#### [INFORMATION PROVIDED]
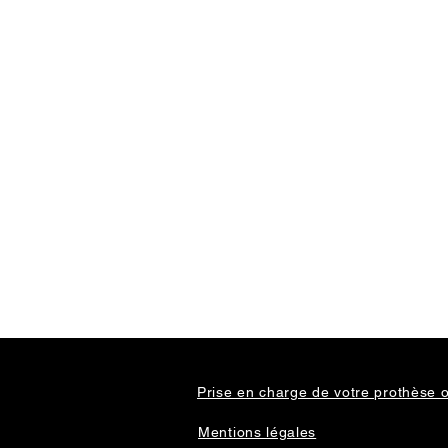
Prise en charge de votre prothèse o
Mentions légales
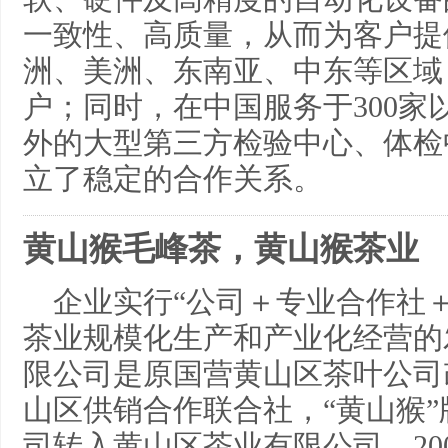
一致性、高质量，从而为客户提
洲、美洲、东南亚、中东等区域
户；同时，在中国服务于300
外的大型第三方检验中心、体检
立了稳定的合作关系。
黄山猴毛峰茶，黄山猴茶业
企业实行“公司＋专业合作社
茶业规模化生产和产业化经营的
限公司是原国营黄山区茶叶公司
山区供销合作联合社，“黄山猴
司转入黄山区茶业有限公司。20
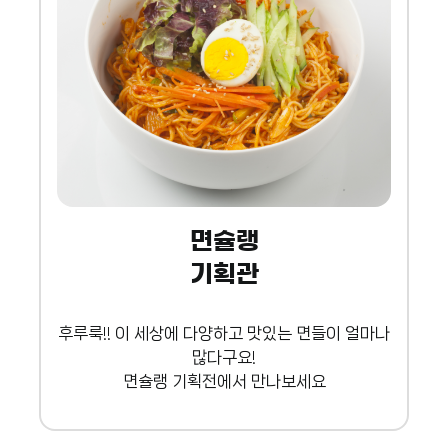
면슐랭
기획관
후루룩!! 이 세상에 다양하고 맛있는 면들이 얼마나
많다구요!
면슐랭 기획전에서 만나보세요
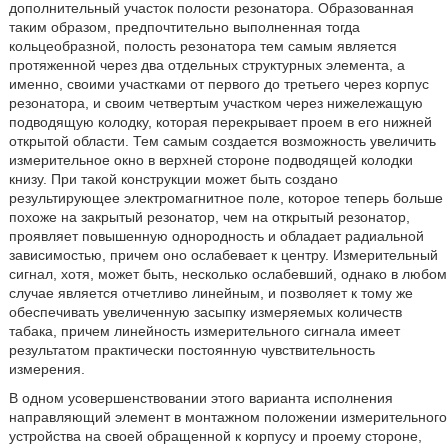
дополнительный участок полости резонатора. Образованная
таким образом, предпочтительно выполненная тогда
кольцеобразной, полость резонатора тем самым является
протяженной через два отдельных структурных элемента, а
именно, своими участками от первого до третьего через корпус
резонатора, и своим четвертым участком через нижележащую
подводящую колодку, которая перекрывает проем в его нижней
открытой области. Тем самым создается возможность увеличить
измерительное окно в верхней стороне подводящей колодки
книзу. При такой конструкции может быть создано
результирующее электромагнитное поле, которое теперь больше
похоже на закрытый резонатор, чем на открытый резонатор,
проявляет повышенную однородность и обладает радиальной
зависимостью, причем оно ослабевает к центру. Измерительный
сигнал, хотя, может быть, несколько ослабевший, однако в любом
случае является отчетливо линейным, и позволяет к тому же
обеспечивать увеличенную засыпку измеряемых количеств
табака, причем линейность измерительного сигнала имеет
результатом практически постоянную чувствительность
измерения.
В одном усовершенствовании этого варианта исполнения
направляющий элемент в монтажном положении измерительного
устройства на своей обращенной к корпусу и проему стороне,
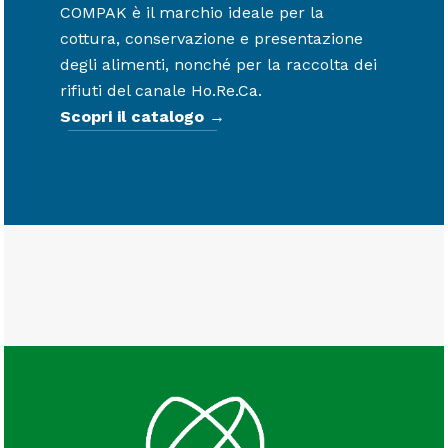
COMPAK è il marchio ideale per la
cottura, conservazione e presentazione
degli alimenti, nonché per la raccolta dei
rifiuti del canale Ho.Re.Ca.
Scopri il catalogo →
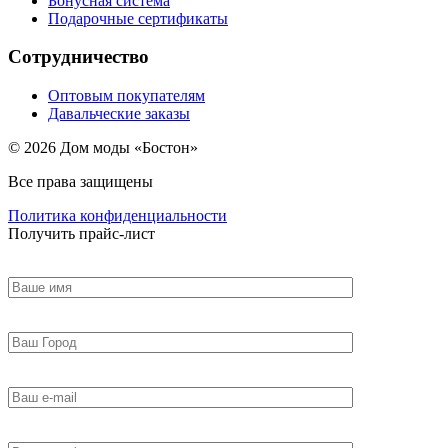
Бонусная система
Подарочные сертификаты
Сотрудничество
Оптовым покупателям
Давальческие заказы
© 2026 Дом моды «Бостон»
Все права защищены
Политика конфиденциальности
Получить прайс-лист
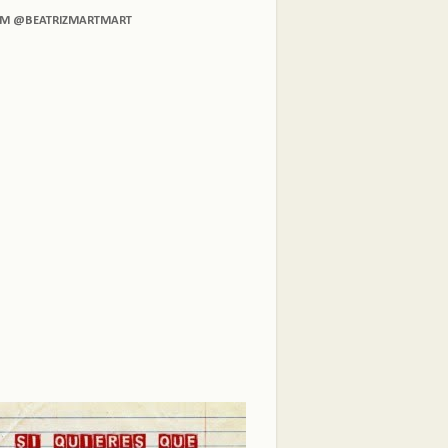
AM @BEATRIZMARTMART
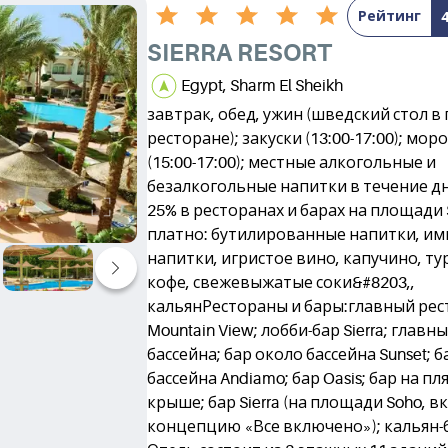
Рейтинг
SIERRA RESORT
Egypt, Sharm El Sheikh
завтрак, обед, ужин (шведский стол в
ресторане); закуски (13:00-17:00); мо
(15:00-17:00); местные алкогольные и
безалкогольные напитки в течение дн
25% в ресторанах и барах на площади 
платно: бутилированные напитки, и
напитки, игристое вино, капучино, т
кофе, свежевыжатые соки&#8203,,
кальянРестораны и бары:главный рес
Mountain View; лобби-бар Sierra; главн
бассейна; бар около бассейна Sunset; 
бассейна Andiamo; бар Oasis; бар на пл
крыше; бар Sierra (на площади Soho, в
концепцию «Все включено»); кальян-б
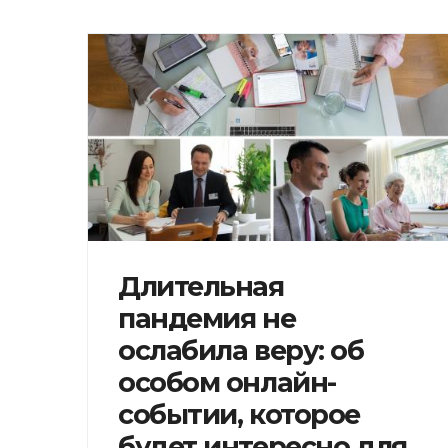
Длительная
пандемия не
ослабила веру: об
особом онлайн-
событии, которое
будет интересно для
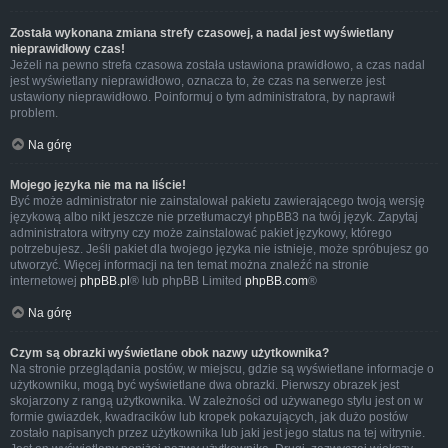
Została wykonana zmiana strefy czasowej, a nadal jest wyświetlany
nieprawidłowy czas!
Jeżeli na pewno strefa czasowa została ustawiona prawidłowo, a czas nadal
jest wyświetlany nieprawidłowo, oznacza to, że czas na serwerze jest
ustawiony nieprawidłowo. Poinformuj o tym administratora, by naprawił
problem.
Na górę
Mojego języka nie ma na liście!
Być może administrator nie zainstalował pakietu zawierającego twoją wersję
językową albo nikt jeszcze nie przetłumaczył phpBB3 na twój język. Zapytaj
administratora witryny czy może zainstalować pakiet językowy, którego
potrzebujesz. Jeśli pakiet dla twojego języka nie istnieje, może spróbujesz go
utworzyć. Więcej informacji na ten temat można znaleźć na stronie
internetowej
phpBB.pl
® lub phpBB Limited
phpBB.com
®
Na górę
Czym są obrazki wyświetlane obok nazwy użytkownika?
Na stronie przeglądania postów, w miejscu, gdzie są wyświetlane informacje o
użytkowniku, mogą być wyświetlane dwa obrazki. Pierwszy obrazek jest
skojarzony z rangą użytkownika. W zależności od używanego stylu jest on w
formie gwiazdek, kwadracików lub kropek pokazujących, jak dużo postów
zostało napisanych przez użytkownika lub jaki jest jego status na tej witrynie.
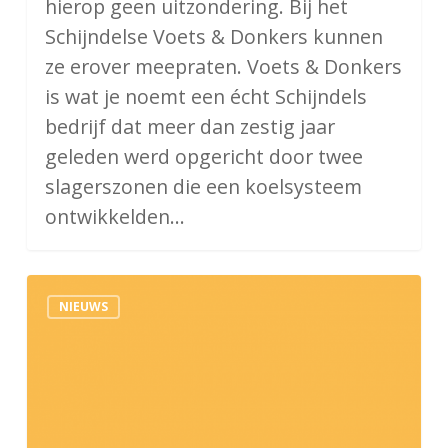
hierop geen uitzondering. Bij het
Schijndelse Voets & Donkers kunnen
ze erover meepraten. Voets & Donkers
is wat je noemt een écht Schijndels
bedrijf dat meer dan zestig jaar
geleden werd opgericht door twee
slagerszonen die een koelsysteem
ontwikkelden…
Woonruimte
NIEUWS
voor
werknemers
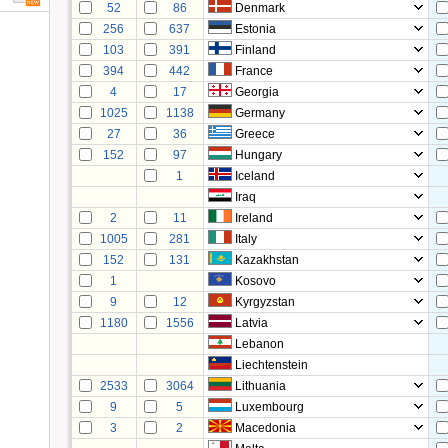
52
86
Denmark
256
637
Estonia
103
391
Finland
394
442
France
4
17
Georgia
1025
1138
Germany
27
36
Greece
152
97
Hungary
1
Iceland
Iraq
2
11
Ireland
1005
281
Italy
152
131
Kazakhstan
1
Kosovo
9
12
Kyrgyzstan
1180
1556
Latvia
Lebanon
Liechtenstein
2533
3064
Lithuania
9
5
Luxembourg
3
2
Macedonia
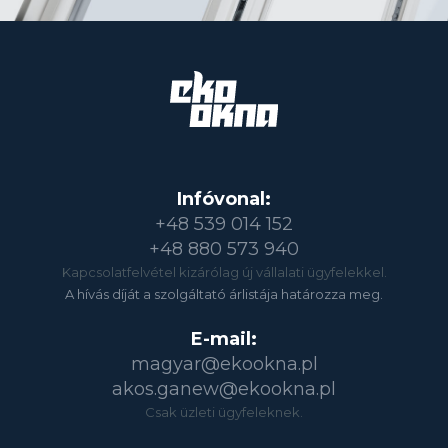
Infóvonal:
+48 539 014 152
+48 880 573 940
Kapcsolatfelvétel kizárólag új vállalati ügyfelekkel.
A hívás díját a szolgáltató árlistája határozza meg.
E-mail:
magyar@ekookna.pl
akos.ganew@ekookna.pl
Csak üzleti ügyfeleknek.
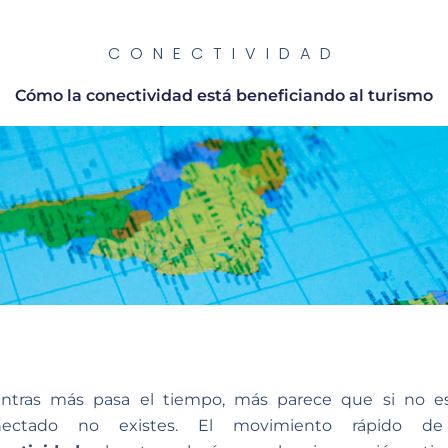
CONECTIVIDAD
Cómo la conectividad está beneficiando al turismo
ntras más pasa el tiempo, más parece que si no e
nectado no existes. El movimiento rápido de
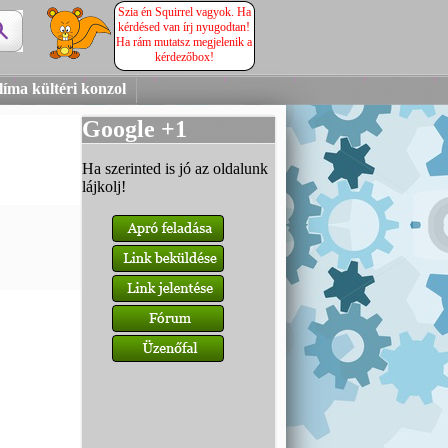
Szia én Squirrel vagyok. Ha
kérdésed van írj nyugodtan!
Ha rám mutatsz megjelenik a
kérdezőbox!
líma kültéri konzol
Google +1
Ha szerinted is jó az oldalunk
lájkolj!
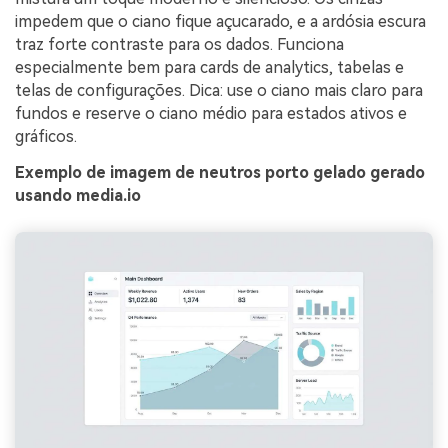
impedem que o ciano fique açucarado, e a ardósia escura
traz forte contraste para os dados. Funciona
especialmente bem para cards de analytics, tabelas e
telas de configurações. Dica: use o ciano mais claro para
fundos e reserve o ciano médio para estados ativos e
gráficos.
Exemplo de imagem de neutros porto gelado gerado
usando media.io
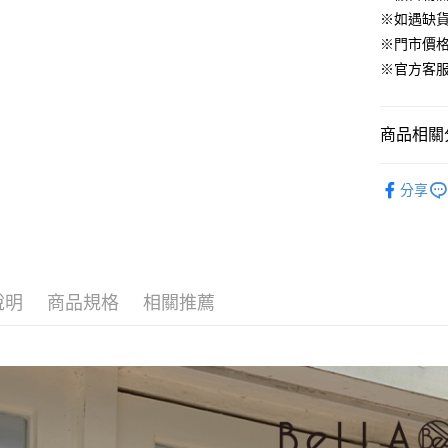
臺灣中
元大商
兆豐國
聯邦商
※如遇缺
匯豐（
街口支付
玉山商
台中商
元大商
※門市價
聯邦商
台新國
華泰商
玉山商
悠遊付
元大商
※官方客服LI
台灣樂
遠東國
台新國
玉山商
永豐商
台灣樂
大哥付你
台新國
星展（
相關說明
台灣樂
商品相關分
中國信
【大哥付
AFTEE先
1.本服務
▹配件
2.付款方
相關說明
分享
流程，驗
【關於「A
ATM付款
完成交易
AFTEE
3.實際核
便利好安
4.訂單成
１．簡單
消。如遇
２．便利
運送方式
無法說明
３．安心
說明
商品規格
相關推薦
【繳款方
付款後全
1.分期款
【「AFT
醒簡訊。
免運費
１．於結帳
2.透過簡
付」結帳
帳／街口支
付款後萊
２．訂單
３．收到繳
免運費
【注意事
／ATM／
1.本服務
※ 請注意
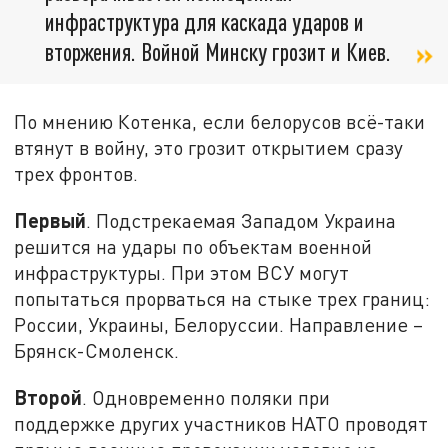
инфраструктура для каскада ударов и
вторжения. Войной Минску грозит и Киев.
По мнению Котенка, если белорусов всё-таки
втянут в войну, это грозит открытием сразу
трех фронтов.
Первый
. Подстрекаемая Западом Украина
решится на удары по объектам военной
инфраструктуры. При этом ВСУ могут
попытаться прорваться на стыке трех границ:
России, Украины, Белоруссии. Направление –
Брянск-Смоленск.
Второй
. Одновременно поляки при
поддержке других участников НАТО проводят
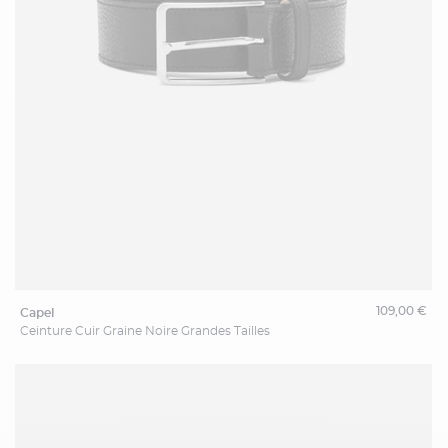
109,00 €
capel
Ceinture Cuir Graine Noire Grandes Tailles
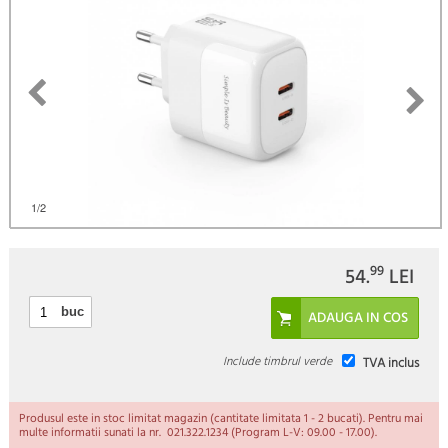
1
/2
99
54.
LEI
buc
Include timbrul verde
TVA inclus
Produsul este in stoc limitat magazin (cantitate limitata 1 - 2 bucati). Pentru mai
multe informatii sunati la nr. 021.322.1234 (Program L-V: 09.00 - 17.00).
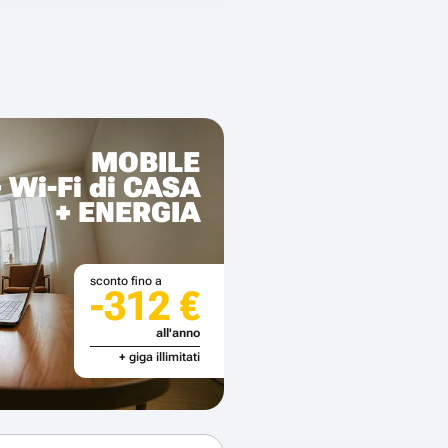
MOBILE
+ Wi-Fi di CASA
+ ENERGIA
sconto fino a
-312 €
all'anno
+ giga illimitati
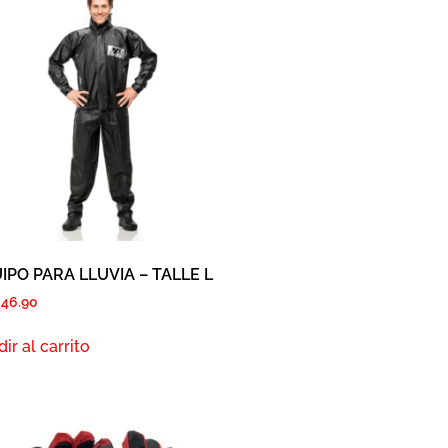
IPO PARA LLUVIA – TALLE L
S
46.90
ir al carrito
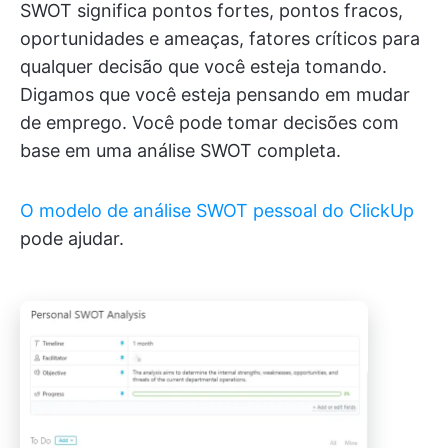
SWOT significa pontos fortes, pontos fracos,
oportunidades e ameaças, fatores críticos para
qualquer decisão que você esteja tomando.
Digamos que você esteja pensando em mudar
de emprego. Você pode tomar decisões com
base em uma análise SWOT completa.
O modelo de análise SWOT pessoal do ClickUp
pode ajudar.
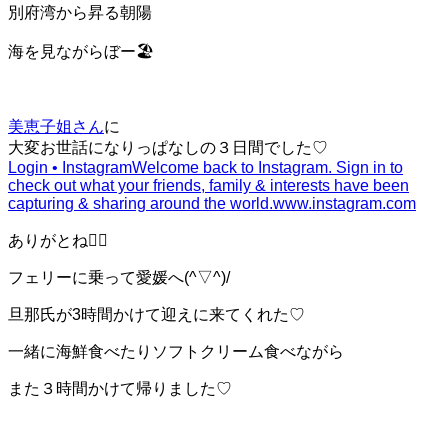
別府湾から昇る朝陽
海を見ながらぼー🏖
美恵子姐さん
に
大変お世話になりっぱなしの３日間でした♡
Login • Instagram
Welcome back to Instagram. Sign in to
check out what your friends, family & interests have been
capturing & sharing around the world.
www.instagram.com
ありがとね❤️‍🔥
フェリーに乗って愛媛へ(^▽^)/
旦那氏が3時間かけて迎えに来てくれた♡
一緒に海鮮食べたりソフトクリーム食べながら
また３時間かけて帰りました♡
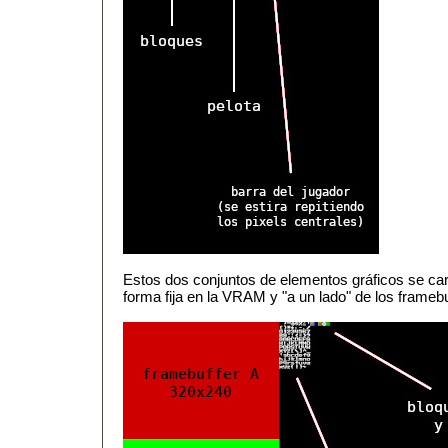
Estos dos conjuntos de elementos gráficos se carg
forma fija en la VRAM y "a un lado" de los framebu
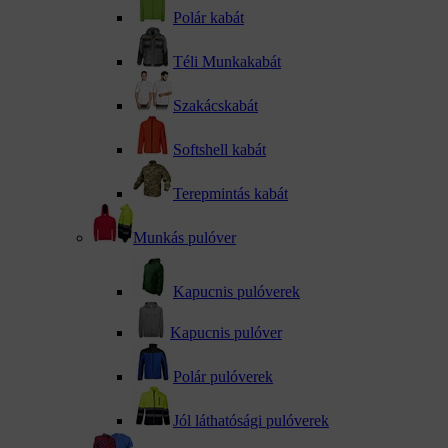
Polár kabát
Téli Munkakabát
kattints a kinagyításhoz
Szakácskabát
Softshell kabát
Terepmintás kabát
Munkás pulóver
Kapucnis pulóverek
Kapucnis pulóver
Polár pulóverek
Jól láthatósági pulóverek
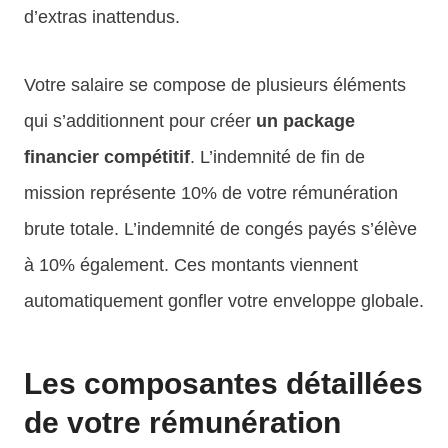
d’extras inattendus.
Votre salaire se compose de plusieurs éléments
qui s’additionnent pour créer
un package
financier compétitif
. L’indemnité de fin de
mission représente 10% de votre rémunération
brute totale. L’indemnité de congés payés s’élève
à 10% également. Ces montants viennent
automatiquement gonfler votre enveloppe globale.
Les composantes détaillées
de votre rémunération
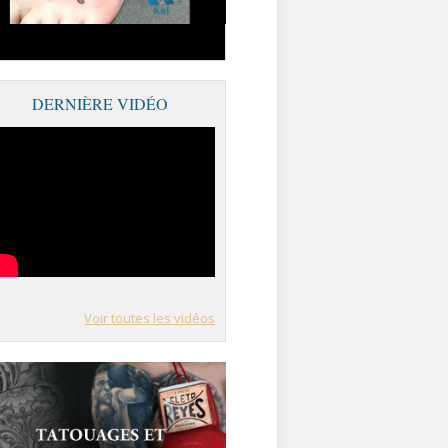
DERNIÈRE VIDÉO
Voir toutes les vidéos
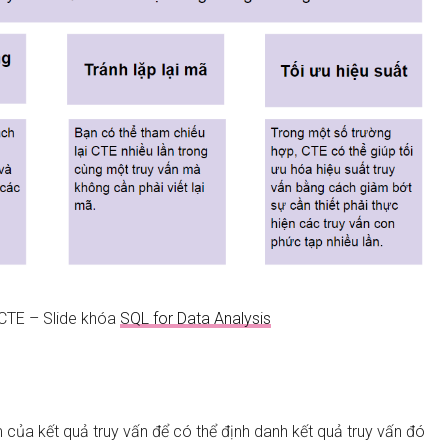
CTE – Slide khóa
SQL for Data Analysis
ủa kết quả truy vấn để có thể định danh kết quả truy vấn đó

#### [HOW TO COMPLETE THIS TASK]
Where a line contains the word "причем", copy that line from the listing above.

#### [EXERCISE ANSWER]
зависимостью, причем оно ослабевает к центру. Измерительный
табака, причем линейность измерительного сигнала имеет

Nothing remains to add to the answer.